A parallel can be drawn that started with federal intervention in Hawaii’s public schools — only instead of more FBI guys, bills have been introduced to authorize the state to spend $14 million to hire more vice principals for teacher evaluations.
The parallel?
More FBI guys supposedly needed to cover the okoles of local cops, and more vice principals supposedly needed to handle a fatally flawed teacher evaluation system that resulted from interference by the feds.
Taxpayers are likely to grow more disenchanted with our education reformers as the cost totals start rolling in on how much exactly is being spent achieving highly debatable results.
This morass began in August 2010, when Gov. Neil Abercrombie bit at the $75 million carrot being dangled by the feds to play ball with them, and thus support President Barack Obama’s "Race to the Top" education reform initiative.
The funds would come as a grant to pilot a radical program to improve the highest-risk schools in Hawaii.
The strings included allowing state Department of Education bureaucrats to fire everyone at schools deemed to be failing, principals included, and re-staffing as the all-knowing saw fit. Annual teacher evaluations also were included, along with the possibility that should classroom observations and standardized test scores go awry, so would the teacher’s careers.

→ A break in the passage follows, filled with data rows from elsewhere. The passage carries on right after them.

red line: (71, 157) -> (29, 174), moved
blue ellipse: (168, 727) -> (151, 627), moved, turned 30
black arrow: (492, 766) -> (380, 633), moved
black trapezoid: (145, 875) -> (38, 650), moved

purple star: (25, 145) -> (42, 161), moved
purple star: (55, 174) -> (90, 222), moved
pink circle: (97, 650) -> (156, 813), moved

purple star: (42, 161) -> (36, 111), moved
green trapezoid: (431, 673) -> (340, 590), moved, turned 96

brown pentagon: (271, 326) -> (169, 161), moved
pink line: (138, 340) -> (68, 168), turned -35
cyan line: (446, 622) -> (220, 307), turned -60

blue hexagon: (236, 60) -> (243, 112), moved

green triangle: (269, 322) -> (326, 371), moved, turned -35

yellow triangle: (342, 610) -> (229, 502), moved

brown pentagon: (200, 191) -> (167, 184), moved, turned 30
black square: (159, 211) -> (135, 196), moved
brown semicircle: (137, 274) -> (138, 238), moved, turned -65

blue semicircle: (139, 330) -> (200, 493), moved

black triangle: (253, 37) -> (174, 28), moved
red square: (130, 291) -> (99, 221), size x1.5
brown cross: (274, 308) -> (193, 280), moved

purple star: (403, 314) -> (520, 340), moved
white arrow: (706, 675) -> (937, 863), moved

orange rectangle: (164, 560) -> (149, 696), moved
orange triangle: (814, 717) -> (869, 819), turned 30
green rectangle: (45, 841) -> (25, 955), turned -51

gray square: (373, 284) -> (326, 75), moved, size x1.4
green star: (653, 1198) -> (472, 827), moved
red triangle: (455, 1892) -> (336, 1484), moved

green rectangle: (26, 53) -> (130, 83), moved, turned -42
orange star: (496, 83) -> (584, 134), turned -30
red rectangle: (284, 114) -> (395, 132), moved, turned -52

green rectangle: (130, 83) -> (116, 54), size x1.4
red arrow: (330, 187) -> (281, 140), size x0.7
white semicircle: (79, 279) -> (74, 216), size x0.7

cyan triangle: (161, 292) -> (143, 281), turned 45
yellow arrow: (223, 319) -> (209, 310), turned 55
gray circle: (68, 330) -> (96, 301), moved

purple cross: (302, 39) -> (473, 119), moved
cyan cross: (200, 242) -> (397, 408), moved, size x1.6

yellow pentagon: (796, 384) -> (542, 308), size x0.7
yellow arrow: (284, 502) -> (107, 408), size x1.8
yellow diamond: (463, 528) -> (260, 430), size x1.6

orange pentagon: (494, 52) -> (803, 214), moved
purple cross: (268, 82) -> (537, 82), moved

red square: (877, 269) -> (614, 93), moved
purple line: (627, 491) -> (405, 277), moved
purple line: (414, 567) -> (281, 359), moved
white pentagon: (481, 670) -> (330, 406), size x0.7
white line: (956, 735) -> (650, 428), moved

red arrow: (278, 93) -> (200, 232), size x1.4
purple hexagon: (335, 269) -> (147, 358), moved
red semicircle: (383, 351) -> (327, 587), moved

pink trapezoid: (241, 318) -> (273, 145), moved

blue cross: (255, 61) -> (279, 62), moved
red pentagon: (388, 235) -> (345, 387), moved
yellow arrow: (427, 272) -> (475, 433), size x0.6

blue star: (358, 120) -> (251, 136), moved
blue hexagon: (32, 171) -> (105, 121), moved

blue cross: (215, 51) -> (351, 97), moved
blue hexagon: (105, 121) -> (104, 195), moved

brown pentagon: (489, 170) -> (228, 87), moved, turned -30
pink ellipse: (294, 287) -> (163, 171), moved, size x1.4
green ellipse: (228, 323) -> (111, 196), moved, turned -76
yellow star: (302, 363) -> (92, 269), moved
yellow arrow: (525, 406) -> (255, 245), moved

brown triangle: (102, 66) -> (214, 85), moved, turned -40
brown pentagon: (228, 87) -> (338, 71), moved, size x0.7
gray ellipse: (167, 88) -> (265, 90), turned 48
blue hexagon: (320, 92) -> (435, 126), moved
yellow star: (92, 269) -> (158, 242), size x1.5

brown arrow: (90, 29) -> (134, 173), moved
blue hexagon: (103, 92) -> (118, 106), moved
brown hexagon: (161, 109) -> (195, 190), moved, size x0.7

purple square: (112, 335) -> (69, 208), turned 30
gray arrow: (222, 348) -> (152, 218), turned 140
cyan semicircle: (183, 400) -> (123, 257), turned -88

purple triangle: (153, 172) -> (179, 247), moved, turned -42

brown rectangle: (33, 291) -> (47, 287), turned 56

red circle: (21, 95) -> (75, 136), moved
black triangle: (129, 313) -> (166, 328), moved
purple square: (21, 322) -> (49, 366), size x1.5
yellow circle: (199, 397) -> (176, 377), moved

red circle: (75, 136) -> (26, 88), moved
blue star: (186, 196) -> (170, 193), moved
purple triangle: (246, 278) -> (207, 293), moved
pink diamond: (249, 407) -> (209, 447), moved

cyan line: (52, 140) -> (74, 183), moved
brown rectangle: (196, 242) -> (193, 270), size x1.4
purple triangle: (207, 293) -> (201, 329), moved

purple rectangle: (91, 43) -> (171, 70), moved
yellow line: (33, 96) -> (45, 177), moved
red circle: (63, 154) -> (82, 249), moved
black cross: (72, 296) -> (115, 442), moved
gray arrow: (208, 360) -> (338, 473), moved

Under the pilot, some observations ended up being done by someone other than an administrator at that school. There also would be instances where the observer would unknow- ingly observe a substitute.
Most would agree that such measures are draconian. No worries, we were told — these measures would be applied to just failing schools on the Waianae Coast. Only they were not. They were meant to act as a pilot for all of the state’s public schools. And now even the "blue-ribbon" schools are subject to annual evaluations based on subjective observations and unreliable standard- ized test scores.
Evaluation was the bone sticking in most teachers’ throats when it came to a new teachers contract. The devil was in the details — details that were not shared with most teachers.
The teachers eventually ratified a new contract that called for the annual evaluations without realizing the full import of what they were ratifying. They did it for the money, having been chiseled for years by the state when it came to salaries. Annual raises of 3 percent were won, and were quickly followed by buyers’ remorse.
What did we buy into? So dismayed are most, a record number of teachers are likely to leave the public schools, or the profession altogether, by the school year’s end.
In the meantime, it quickly becomes apparent that required were too many observations by too few observers, the principals and vice principals.
A nationally recognized educational reform expert recently told the DOE and Hawaii State Teachers Association that annual evaluations of everyone using the current model would be "overwhelming" and counter-productive. Perhaps more reasonable would be evaluations every three years, she said, more akin to the five-year cycle that had sufficed before reform. (What other professionals are subjected to extensive annual review?)
Principals who signed off on these twice-a-year observations of everybody are asking the same question: What did we buy into?
Expect early retirements.
What did we buy into? The Legislature should be asking the same question. Taxpayers will be.